MONITOR: Questa storia e’ finita? 

KANDIĆ: Il presidente della Serbia deve chiarire la sua relazione con Antin. I media in Croazia per giorni, dopo la sua elezione, avevano scritto delle vittime di Antin e il suo coinvolgimento. Dall’altra parte, non bisogna dimenticare che il portavoce del Ministero degli interni croato nel 2005, all’epoca della storia pubblica relativa ad Antin, aveva detto che il Ministero degli interni non ha i dati relativi al coinvolgimento di Nikolić nelle uccisioni ad Antin. Ma il fatto e’ che nel 1991 il Ministero degli interni della Croazia non aveva il controllo sul territorio di Antin e che non ci sono sopravvissuti che potrebbero essere testimoni di qualsiasi uccisione ad Antin. Cio’ significa che le prove dei crimini non si trovano in Croazia bensi’ in Serbia.
In questo senso il presidente della Serbia potrebbe aiutare, potrebbe ordinare agli organi statali di compiere indagini ed identificare i perpetratori dei crimini. Se fara’ cosi’, si guadagnera’ la fiducia e il rispetto dell’opinione pubblica in Croazia ma anche nell’intera regione. Per quanto mi riguarda, io accetto un Tribunale indipendente e non politico. Il presidente Nikolić ha detto dopo le elezioni che le posizione che aveva sostenuto nel passato non lo obbligano piu’, che e’ importante quello che dice oggi come capo dello stato. Io vorrei che lui rompesse pubblicamente con le sue attivita’ politiche durante le guerre. Visto che ha iniziato in modo tollerante come presidente della Serbia, direi che lo potrebbe fare.

MONITOR: In Serbia sono arrivate delegazioni diplomatiche di Hillary Clinton e si afferma che l’obiettivo non e’ quello di influire sulla formazione del nuovo governo bensi’ sulla politica relativa al Kosovo. Come vede Lei la prospettiva delle relazioni tra Serbia e Kosovo? 
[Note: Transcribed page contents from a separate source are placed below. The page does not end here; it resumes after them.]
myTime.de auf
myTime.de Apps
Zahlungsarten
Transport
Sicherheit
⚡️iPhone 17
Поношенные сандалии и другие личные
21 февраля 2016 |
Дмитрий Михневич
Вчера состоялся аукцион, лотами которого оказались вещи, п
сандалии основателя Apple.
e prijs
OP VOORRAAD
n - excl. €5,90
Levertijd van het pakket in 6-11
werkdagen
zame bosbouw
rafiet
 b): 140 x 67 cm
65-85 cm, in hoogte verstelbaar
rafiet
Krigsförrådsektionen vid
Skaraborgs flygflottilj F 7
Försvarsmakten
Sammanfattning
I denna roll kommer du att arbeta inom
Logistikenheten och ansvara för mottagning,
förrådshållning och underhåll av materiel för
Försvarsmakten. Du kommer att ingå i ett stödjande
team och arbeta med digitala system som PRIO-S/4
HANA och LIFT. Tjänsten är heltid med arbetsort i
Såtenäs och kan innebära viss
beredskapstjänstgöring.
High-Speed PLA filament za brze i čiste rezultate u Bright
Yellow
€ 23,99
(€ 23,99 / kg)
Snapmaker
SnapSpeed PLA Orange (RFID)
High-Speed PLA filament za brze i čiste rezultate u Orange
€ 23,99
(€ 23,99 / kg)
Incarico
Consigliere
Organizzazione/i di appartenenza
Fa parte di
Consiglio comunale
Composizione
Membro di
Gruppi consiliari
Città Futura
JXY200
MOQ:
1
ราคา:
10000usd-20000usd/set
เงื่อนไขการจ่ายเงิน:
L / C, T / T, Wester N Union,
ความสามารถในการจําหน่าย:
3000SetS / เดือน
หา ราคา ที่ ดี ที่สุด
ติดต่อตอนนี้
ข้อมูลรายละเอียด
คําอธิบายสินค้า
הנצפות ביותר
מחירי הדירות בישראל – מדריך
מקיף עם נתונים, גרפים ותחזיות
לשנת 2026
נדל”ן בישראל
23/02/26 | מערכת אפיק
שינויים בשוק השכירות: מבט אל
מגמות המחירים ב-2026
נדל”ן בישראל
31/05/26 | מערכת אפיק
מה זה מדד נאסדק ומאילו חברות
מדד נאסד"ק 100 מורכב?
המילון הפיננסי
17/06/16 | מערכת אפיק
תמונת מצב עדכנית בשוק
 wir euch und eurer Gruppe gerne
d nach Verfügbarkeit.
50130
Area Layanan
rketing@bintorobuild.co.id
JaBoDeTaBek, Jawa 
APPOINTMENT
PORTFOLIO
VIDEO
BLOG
KANDIĆ: Per i serbi che vivono in Kosovo, la Serbia deve avere buoni rapporti con le istituzioni kosovare. Sono stati persi anni a nome della difesa del principio territoriale che aveva portato la Serbia alla decisione internazionale del bombardamento. Il nuovo presidente della Serbia ha annunciato un cambiamento delle relazioni. Ha detto di volere un incontro formale con la presidente del Kosovo. Questo sara’ un grande evento, sia per i serbi che per gli albanesi. Se ci saranno buoni rapporti, il riconoscimento del Kosovo si potrebbe mettere anche in un contesto positivo – „a fin di una vita migliore per i serbi“.

MONITOR: Da Tadić ha ottenuto il sostegno per l’iniziativa REKOM. Lei ha delle aspettative nell’ambito di questa iniziativa anche dal nuovo governo in Serbia i cui rappresentanti erano „parte del problema“ degli anni 90? 

KANDIĆ: Ho paura che quando si tratta di Dačić, lui ha giocato troppo imitando „Slobo“ e che da lui non possiamo aspettarci un riesame critico della politica di Milošević. Nikolić puo’ giocare un rulo importante nell’affrontare il pasato, proprio come qualcuno che aveva contribuito all’euforia nazionale che si era trasformata nel male verso gli altri.
Credo profondamente nella necessita’ di fondare una Commissione regionale che si occuperebbe di vittime e crimini di guerra, nominando tutte le vittime e quindi chiedero’ sostegno anche al nuovo presidente della Serbia. Personalmente, mi aspettavo di piu’ da Boris Tadić, nel senso di un maggiore sostegno, ma lui non e’ nemmeno venuto alla presentazione del primo libro sulla memoria del Kosovo, dedicato a tutte le vittime. Questo libro e’ finora il piu’ grande argomento del perche’ abbiamo bisogno di REKOM.

MONITOR: Come ha vissuto gli attacchi all’iniziativa „il voto con le schede bianche“? 

KANDIĆ: L’attacco alle „schede bianche“ si e’ trasformato in un attacco contro gli intelettuali „disobbedienti“. Subito dopo la proclamazione della sconfitta elettorale di Boris Tadić ci sono state gravi accuse nei confronti di Vesna Pešić – risultava colpevole per la sconfitta di Tadić e le imputano di aver reso possibile la vittoria di Nikolić. E’ ridicolo perche’ lei aveva solo posto la questione del risultato del governamento di Boris Tadić. Il nostro problema e’ che non si parla di risultati e lei proprio su questo ha avuto un forte appoggio civile. E’ importante per il nuovo presidente sapere che dovra’ presentare pubblicamente i conti relativi ai risultati.